OBBLIGO O "VIOLENZA"?

Non possiamo non sottolineare una problematica di non poco rilievo in tutto questo:

le varie PDL regionali ed ora comunali, prevedono l'adempimento delle 10 vaccinazioni obbligatorie per la frequenza di nidi e talvolta scuole dell'infanzia.

005Su questo argomento in particolare ci preme soffermarci:

La mancanza in commercio nel nostro paese dei 10 vaccini obbligatori in formula monovalente!

In sostanza il vaccino pediatrico antidifterico non esiste singolo, esiste solo combinato con altri vaccini nelle formulazioni: trivalente (difte-tetano-pertosse acellulare DTap), tetravalente (in aggiunta polio) esavalente (haemophilus e pertosse). Come si può notare le formulazioni tri e tetra comunque non ricoprono le 10 richieste. Dunque non c’è alcuna possibilità per il genitore di evitare un esavalente se vuole adempiere all’obbligo vaccinale. A tal proposito in Francia è notizia recentissima quella che riguarda la richiesta del consiglio di stato francese, il quale ha imposto al Ministero della Salute di rendere disponibili entro 6 mesi i 3 vaccini singoli obbligatori. Tutto ciò a seguito di tantissime richieste di SEMPLICI cittadini allarmati per la non sicurezza di ciò che veniva a loro proposto. Ricordiamo che contro l'obbligo vaccinale dell'esavalente ha fatto ricorso il Codacons, il quale chiede a nome dei consumatori la disponibilità dei 4 vaccini singoli. Lo stesso sottolinea che ogni anno lo stato spende 114 milioni di euro per le due vaccinazioni in più. Quando è stato chiesto all'Aifa come mai non esistesse la vaccinazione singola antidifterica, la risposta è stata che l'Aifa stessa non ha basi legali per imporre ad un'azienda la produzione di un monovalente. L'Aifa non lo ha mai nemmeno domandato, quindi supponiamo non vi sia una reale esigenza sanitaria.
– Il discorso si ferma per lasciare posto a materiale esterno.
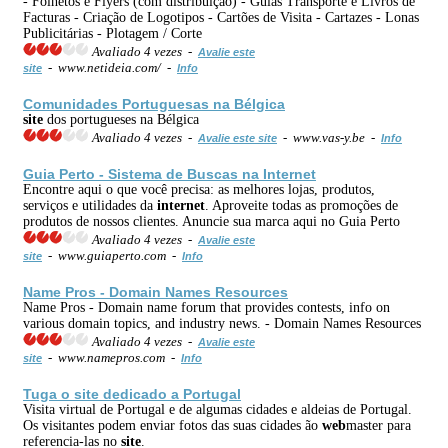
- Folhetos e Flyers (com distribuição) - Guias Transporte e Livros de
Facturas - Criação de Logotipos - Cartões de Visita - Cartazes - Lonas
Publicitárias - Plotagem / Corte
Avaliado 4 vezes -
Avalie este
- www.netideia.com/ -
site
Info
Comunidades Portuguesas na Bélgica
site
dos portugueses na Bélgica
Avaliado 4 vezes -
- www.vas-y.be -
Avalie este site
Info
Guia Perto - Sistema de
Busca
s na
Internet
Encontre aqui o que você precisa: as melhores lojas, produtos,
serviços e utilidades da
internet
. Aproveite todas as promoções de
produtos de nossos clientes. Anuncie sua marca aqui no Guia Perto
Avaliado 4 vezes -
Avalie este
- www.guiaperto.com -
site
Info
Name Pros - Domain Names Resources
Name Pros - Domain name forum that provides contests, info on
various domain topics, and industry news. - Domain Names Resources
Avaliado 4 vezes -
Avalie este
- www.namepros.com -
site
Info
Tuga o
site
dedicado a Portugal
Visita virtual de Portugal e de algumas cidades e aldeias de Portugal.
Os visitantes podem enviar fotos das suas cidades ão
web
master para
referencia-las no
site
.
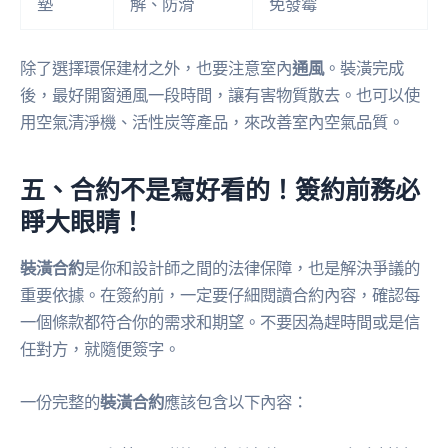
墊
解、防滑
免發霉
除了選擇環保建材之外，也要注意室內
通風
。裝潢完成
後，最好開窗通風一段時間，讓有害物質散去。也可以使
用空氣清淨機、活性炭等產品，來改善室內空氣品質。
五、合約不是寫好看的！簽約前務必
睜大眼睛！
裝潢合約
是你和設計師之間的法律保障，也是解決爭議的
重要依據。在簽約前，一定要仔細閱讀合約內容，確認每
一個條款都符合你的需求和期望。不要因為趕時間或是信
任對方，就隨便簽字。
一份完整的
裝潢合約
應該包含以下內容：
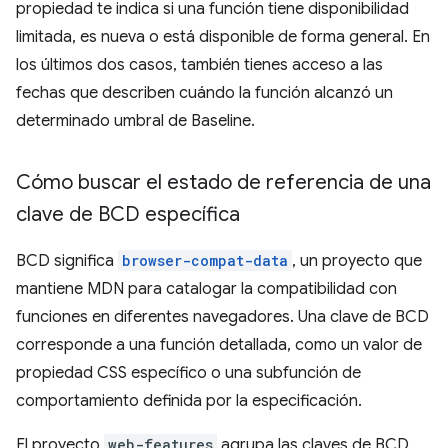
propiedad te indica si una función tiene disponibilidad
limitada, es nueva o está disponible de forma general. En
los últimos dos casos, también tienes acceso a las
fechas que describen cuándo la función alcanzó un
determinado umbral de Baseline.
Cómo buscar el estado de referencia de una
clave de BCD específica
BCD significa
browser-compat-data
, un proyecto que
mantiene MDN para catalogar la compatibilidad con
funciones en diferentes navegadores. Una clave de BCD
corresponde a una función detallada, como un valor de
propiedad CSS específico o una subfunción de
comportamiento definida por la especificación.
El proyecto
web-features
agrupa las claves de BCD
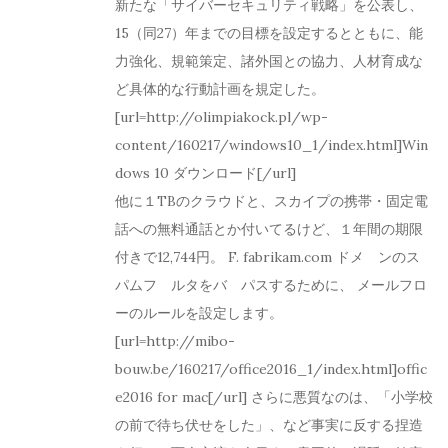
新たな「サイバーセキュリティ戦略」を公表し、
15（同27）年までの目標を設定するとともに、能
力強化、規範策定、諸外国との協力、人材育成な
ど具体的な行動計画を規定した。
[url=http://olimpiakock.pl/wp-
content/160217/windows10_1/index.html]Win
dows 10 ダウンロード[/url]
他に１TBのクラウドと、スカイプの携帯・固定電
話への無料通話とか付いてるけど、１年間の期限
付きで12,744円。 F. fabrikam.com ドメ゗ンのス
パムフゖルタをバ゗パスするために、 メールフロ
ーのルールを設定します。
[url=http://mibo-
bouw.be/160217/office2016_1/index.html]offic
e2016 for mac[/url] さらに悪質なのは、「小学校
の前で待ち伏せをした」、など事実に反する捏造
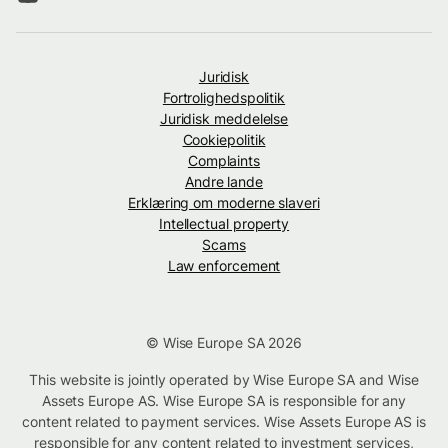
Juridisk
Fortrolighedspolitik
Juridisk meddelelse
Cookiepolitik
Complaints
Andre lande
Erklæring om moderne slaveri
Intellectual property
Scams
Law enforcement
© Wise Europe SA 2026
This website is jointly operated by Wise Europe SA and Wise
Assets Europe AS. Wise Europe SA is responsible for any
content related to payment services. Wise Assets Europe AS is
responsible for any content related to investment services,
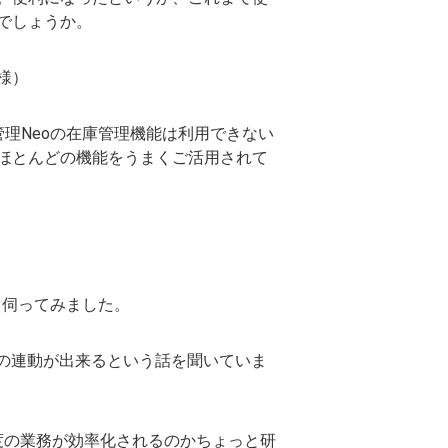
でしょうか。
様）
理Neoの在庫管理機能は利用できない
ほとんどの機能をうまくご活用されて
て伺ってみました。
との連動が出来るという話を聞いていま
程度の業務が効率化されるのかちょっと研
Vorremmo fare delle supposizioni in caso si avverasse una delle proposte di legge presenti sul territorio:

  • Se si decidesse per l'obbligo e qualche genitore accettasse di vaccinare il proprio figlio per poterlo mandare all'asilo, chi firmerebbe il consenso informato?
  • Il medico che attua il trattamento sanitario o il Sindaco che ha introdotto l’Obbligo?
  • Chi si prenderebbe la responsabilità di una eventuale reazione avversa? Il direttore dell'asilo, l'assessore, il sindaco, il medico o la Asl?
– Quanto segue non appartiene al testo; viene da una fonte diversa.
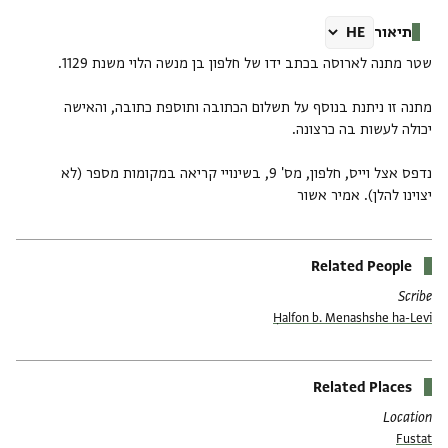
תיאור
מתנה זו ניתנת בנוסף על תשלום הכתובה ותוספת כתובה, והאישה
נדפס אצל וייס, חלפון, מס' 9, בשינויי קריאה במקומות מספר (לא
יצוינו להלן). אמיר אשור
Related People
Scribe
Ḥalfon b. Menashshe ha-Levi
Related Places
Location
Fustat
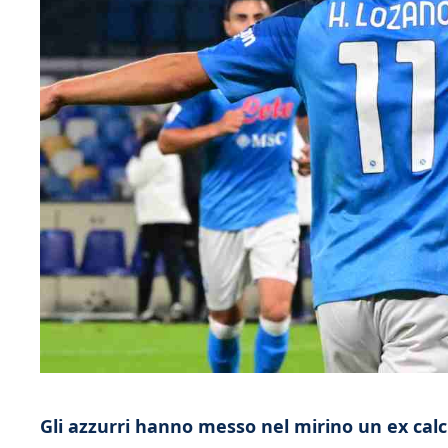
Gli azzurri hanno messo nel mirino un ex cal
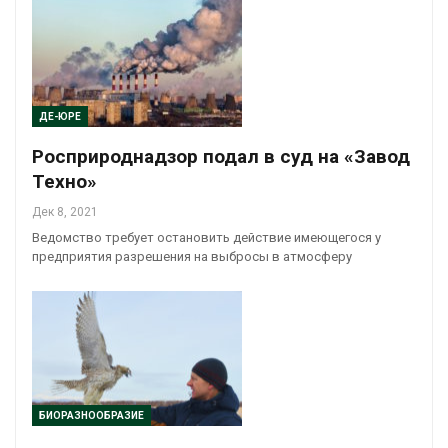
ДЕ-ЮРЕ
Росприроднадзор подал в суд на «Завод
Техно»
Дек 8, 2021
Ведомство требует остановить действие имеющегося у
предприятия разрешения на выбросы в атмосферу
БИОРАЗНООБРАЗИЕ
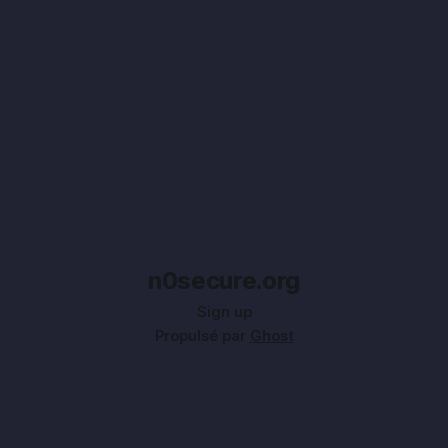
n0secure.org
Sign up
Propulsé par
Ghost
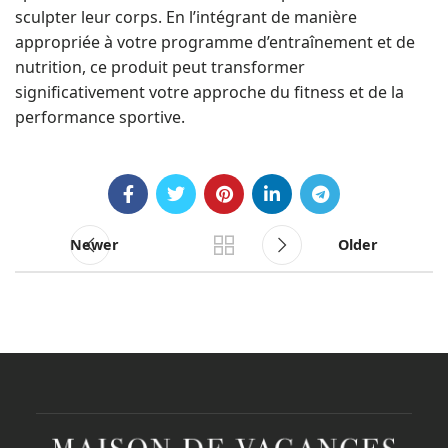
sculpter leur corps. En l’intégrant de manière
appropriée à votre programme d’entraînement et de
nutrition, ce produit peut transformer
significativement votre approche du fitness et de la
performance sportive.
Newer
Older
Peraltro, se esiste il timore di eventuali epidemie nella comunità infantile che frequenta gli asili nido o materne si deve far prevedere la vaccinazione anche degli educatori e di tutto il personale che in qualche modo entra in contatto con i bambini.

  • Come farete ad assicuravi che davvero tutti gli individui ( bambini e adulti ) siano effettivamente coperti dal vaccino ?
  • La spesa sanitaria, per le verifiche di avvenuta immunizzazione (copertura), chi dovrebbe sostenerla?

Ad oggi non abbiamo ancora avuto alcuna risposta a queste domande.